Probability - Trivium Test Prep Online Courses


Probability (Basic)

Probability describes how likely something is to happen. In probability, an event is the single result of a trial. An outcome is a possible event that results from a trial. The collection of all possible outcomes for a particular trial is called the sample space. For example, when rolling a die, the sample space is the numbers 1 – 6. Rolling a single number, such as 4, would be a single event.

Counting principles are methods used to find the number of possible outcomes for a given situation. The fundamental counting principle states that, for a series of independent events, the number of outcomes can be found by multiplying the number of possible outcomes for each event. For example, if a die is rolled (6 possible outcomes) and a coin is tossed (2 possible outcomes), there are 6 × 2 = 12 total possible outcomes.

The probability of a single event occurring is the number of outcomes in which that event occurs (called favorable events) divided by the number of total possible outcomes.

\(P\ (an\ event) = \frac{number\ of\ favorable\ outcomes}{number\ of\ possible\ outcomes}\)

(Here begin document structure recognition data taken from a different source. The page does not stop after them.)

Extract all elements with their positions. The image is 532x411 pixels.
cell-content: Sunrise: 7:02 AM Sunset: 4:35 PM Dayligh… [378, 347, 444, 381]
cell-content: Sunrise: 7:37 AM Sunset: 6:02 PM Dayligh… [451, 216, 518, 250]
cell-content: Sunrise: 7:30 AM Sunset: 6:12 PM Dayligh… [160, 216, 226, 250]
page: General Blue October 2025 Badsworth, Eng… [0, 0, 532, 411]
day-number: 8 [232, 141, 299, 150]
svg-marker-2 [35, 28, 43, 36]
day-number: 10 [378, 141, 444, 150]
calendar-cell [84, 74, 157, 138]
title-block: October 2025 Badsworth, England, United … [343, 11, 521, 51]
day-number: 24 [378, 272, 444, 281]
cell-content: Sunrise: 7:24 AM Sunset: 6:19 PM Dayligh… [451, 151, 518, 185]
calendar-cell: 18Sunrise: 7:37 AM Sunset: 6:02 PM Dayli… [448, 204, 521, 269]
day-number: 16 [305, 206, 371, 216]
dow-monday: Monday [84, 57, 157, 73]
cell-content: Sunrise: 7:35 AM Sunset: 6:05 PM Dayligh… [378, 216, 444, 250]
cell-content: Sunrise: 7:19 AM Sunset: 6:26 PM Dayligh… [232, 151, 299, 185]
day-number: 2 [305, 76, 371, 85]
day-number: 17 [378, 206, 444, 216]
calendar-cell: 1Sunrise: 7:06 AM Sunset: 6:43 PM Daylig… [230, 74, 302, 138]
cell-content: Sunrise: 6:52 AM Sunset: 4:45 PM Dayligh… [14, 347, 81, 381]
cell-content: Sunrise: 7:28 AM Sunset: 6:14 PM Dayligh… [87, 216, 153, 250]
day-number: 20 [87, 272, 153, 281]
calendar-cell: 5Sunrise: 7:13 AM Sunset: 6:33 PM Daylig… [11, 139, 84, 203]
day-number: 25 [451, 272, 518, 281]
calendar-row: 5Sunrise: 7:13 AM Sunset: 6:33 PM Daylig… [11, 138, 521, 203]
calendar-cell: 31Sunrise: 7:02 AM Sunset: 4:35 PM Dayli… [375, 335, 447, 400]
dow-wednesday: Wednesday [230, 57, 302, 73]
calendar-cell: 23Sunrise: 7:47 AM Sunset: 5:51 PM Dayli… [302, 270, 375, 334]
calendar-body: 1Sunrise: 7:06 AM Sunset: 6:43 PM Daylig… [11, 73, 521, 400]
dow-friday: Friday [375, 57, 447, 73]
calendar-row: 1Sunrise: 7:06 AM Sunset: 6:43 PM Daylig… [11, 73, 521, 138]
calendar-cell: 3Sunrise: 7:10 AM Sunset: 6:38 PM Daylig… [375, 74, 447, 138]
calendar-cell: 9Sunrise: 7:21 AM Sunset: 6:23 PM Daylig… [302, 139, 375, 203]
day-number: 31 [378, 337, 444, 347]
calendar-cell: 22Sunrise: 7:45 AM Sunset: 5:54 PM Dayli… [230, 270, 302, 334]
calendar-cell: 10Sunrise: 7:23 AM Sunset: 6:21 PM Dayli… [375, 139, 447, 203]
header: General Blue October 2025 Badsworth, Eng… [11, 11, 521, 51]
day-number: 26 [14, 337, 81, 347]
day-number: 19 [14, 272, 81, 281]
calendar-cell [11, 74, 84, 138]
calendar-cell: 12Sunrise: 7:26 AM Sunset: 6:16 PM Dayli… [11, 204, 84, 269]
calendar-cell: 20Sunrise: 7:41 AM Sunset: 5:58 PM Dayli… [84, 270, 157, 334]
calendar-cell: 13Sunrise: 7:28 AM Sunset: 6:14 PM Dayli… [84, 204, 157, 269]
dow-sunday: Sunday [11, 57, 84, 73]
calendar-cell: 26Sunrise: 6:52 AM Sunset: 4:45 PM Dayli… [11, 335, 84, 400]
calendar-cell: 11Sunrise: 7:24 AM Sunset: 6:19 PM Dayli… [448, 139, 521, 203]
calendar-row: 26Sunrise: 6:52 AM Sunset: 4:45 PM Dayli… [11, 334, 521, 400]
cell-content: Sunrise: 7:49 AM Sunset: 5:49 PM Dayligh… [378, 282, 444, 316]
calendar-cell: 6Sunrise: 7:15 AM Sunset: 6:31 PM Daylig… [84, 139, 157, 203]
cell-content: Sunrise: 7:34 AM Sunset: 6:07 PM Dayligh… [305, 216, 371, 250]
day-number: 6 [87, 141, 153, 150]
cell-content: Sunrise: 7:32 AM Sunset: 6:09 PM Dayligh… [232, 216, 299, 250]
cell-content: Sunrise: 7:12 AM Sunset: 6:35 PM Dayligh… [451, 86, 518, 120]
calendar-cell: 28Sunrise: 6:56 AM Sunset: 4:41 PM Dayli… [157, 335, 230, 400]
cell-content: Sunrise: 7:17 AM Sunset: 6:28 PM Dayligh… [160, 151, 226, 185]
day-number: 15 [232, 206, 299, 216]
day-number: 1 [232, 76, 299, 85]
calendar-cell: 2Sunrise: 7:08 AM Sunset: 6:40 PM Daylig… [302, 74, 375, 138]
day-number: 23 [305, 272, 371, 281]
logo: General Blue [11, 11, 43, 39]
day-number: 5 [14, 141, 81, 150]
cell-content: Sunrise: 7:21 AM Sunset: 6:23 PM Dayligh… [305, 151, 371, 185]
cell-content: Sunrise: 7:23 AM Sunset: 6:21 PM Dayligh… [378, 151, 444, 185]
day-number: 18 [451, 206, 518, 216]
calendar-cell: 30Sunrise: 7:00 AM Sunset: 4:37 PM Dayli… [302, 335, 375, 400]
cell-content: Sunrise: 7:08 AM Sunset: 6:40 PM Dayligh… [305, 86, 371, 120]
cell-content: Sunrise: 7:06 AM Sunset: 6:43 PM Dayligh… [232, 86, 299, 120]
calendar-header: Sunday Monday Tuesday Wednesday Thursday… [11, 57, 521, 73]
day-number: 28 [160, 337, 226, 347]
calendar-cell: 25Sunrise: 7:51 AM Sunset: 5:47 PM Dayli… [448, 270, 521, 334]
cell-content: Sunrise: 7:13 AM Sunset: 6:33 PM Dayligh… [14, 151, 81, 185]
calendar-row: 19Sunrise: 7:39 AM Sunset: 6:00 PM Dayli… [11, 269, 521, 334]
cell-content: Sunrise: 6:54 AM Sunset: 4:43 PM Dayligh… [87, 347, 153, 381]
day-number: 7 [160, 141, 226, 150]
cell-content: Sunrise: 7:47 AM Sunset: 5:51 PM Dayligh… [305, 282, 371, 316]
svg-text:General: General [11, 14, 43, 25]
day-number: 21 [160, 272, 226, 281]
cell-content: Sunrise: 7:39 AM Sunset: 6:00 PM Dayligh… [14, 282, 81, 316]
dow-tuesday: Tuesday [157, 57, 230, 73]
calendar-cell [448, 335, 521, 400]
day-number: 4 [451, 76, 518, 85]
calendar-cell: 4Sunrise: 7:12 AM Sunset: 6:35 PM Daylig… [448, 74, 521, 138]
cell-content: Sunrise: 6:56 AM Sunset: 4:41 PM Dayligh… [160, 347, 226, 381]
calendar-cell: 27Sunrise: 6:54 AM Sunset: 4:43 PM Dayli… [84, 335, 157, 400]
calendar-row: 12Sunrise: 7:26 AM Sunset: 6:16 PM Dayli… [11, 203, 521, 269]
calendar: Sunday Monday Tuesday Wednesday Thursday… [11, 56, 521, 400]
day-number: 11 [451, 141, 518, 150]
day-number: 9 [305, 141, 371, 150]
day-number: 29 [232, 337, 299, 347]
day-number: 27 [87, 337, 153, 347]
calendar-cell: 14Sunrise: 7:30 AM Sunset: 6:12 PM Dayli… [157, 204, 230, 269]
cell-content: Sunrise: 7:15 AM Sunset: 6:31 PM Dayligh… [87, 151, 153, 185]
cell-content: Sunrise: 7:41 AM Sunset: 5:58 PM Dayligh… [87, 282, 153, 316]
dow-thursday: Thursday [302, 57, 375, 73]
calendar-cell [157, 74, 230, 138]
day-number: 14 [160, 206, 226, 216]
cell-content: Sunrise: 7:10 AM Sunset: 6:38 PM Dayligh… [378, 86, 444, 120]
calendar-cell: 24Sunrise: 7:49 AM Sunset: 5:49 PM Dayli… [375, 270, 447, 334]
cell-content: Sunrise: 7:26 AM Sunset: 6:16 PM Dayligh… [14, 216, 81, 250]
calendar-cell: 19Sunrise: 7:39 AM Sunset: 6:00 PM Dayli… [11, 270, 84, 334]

The probability of any event occurring will always be a fraction or decimal between 0 and 1. A probability may also be expressed as a percent (e.g., a probability of 0.75 is 75%). An event with 0 probability will never occur, and an event with a probability of 1 is certain to occur. 

The probability of an event not occurring is referred to as that event’s complement. The sum of an event’s probability and the probability of that event’s complement will always be 1.

To find the probability of multiple independent events—events whose outcomes do not affect each other—multiply the probability of each separate event. For example, the probability of getting the same number on a die during two consecutive rolls is \(\frac{1}{6}×\frac{1}{6} = \frac{1}{36}\).